• _TASK_: Select, from the data, each line where "Crawler" occurs.

[[ INFORMATION SUPPLIED open ]]

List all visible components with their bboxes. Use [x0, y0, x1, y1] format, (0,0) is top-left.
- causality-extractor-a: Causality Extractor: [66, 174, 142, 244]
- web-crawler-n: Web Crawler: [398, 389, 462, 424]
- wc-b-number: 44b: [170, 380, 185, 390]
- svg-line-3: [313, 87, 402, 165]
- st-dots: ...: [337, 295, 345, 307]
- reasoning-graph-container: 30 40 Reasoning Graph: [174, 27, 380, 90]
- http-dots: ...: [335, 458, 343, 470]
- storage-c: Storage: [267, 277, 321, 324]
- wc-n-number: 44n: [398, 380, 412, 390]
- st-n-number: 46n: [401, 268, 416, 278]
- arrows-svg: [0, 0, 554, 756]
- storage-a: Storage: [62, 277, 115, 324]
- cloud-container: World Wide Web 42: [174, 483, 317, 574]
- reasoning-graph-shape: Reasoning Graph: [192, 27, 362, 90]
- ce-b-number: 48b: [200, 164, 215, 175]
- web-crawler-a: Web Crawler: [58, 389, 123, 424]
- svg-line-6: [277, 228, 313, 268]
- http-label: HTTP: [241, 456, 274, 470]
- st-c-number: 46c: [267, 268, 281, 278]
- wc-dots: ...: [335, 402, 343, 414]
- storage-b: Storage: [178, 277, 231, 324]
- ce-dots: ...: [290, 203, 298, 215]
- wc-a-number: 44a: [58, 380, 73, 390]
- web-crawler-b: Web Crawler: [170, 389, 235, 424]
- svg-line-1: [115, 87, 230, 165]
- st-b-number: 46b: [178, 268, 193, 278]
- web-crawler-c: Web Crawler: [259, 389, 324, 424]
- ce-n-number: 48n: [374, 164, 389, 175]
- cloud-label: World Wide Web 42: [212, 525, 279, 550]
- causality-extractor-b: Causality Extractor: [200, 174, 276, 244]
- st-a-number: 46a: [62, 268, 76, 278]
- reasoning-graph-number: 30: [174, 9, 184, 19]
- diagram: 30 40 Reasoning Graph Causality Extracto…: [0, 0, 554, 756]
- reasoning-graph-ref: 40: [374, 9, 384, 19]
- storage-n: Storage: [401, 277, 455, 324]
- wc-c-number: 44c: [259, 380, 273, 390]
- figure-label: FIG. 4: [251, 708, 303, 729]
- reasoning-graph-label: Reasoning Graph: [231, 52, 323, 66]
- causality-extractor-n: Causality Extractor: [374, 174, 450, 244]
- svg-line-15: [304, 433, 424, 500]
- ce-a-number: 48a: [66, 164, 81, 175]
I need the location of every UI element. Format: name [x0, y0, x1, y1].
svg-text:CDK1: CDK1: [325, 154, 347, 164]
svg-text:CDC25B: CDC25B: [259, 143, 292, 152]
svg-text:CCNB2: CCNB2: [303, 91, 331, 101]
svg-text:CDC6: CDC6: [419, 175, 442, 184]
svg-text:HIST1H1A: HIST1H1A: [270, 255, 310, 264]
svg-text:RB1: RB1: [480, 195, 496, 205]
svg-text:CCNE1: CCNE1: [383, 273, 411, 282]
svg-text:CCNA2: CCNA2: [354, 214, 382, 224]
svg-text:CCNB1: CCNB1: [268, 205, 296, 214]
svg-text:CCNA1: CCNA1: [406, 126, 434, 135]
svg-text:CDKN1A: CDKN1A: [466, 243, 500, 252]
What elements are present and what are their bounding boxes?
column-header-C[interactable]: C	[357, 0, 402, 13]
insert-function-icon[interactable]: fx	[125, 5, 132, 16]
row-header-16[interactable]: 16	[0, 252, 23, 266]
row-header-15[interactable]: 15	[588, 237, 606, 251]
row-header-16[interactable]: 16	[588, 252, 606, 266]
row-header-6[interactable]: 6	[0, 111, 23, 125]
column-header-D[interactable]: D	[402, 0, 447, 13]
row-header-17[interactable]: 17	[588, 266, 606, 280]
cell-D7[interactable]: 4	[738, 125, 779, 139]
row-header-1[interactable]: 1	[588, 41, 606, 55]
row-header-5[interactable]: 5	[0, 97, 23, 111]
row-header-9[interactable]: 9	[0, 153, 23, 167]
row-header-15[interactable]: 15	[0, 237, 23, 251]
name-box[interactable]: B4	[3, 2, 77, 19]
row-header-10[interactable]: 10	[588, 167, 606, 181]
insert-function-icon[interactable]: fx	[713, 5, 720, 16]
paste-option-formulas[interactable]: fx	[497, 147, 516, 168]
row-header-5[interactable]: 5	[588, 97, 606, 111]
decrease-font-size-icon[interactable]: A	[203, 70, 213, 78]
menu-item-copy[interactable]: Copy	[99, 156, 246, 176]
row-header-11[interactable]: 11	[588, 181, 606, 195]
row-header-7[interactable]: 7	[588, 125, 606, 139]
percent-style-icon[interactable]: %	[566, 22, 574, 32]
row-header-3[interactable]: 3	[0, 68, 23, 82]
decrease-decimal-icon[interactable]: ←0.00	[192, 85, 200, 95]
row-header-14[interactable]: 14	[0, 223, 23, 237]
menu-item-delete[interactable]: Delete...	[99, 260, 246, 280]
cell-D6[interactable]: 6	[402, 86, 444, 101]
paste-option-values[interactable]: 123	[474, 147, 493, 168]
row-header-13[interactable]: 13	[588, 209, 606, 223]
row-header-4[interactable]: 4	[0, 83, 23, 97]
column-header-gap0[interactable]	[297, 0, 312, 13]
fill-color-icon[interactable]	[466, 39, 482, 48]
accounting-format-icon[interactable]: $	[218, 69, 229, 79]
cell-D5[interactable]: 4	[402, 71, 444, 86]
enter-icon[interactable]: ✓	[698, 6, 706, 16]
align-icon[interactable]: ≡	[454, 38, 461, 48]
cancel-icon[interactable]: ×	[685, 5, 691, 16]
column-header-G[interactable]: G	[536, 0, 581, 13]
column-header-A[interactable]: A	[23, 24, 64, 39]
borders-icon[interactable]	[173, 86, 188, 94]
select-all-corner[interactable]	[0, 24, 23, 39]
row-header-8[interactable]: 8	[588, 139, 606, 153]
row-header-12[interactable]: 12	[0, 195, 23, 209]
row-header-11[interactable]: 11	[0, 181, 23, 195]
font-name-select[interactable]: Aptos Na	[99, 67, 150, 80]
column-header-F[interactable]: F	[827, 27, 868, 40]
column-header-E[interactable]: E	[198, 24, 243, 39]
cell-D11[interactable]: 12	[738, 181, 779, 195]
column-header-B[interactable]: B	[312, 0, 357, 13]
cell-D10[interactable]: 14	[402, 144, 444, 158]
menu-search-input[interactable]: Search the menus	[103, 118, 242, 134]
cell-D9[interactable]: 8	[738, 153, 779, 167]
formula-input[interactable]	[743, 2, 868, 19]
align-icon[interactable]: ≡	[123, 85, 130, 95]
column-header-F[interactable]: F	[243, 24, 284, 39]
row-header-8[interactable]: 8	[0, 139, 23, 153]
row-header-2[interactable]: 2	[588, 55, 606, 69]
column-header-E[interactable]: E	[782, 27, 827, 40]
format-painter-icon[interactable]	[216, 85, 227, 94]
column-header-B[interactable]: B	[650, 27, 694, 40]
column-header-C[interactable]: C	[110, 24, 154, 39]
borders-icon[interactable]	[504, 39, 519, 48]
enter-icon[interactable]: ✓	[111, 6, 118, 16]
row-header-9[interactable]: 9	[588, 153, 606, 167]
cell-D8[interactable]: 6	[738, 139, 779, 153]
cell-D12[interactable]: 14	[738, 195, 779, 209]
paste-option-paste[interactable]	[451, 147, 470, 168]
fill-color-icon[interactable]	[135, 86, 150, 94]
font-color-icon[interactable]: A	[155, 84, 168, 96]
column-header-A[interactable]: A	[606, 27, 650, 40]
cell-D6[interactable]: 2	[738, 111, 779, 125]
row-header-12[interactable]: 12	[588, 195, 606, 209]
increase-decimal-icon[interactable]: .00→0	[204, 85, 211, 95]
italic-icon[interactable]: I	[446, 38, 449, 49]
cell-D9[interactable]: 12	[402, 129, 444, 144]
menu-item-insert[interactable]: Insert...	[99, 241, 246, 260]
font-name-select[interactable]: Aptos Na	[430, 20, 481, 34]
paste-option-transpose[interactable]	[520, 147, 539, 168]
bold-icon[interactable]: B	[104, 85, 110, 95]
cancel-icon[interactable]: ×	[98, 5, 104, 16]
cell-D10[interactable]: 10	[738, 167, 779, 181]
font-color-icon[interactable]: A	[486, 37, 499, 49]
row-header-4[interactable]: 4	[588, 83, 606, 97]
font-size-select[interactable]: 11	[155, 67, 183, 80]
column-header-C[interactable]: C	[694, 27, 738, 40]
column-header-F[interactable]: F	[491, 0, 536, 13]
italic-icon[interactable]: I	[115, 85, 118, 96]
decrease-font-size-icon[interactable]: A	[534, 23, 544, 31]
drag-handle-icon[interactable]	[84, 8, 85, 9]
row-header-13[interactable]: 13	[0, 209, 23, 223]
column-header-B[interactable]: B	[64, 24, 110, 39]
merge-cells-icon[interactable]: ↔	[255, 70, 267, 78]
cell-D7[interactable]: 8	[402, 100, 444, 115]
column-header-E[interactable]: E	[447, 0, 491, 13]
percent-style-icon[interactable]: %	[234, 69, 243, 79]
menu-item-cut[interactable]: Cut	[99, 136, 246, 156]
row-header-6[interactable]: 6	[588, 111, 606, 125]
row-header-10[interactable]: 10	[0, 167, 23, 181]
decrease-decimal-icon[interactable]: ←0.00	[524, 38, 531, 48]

[[ INFORMATION SUPPLIED closed ]]

• _ANSWER FOR THIS EXERCISE_:
- web-crawler-n: Web Crawler: [398, 389, 462, 424]
- web-crawler-a: Web Crawler: [58, 389, 123, 424]
- web-crawler-b: Web Crawler: [170, 389, 235, 424]
- web-crawler-c: Web Crawler: [259, 389, 324, 424]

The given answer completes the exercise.